----- Excerpted data -----

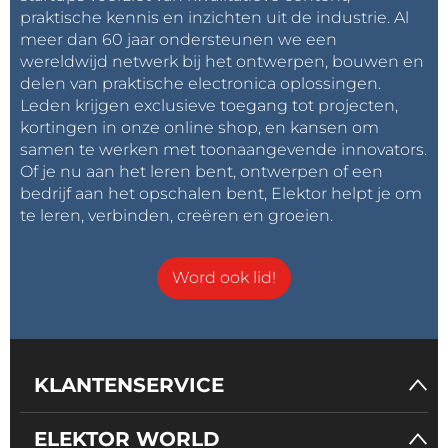
praktische kennis en inzichten uit de industrie. Al
meer dan 60 jaar ondersteunen we een
wereldwijd netwerk bij het ontwerpen, bouwen en
delen van praktische electronica oplossingen.
Leden krijgen exclusieve toegang tot projecten,
kortingen in onze online shop, en kansen om
samen te werken met toonaangevende innovators.
Of je nu aan het leren bent, ontwerpen of een
bedrijf aan het opschalen bent, Elektor helpt je om
te leren, verbinden, creëren en groeien.
Word ook lid!
KLANTENSERVICE
ELEKTOR WORLD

-----

● Task to carry out: All lines holding the word "bent" must be copied from the data.

● Response area:
Of je nu aan het leren bent, ontwerpen of een
bedrijf aan het opschalen bent, Elektor helpt je om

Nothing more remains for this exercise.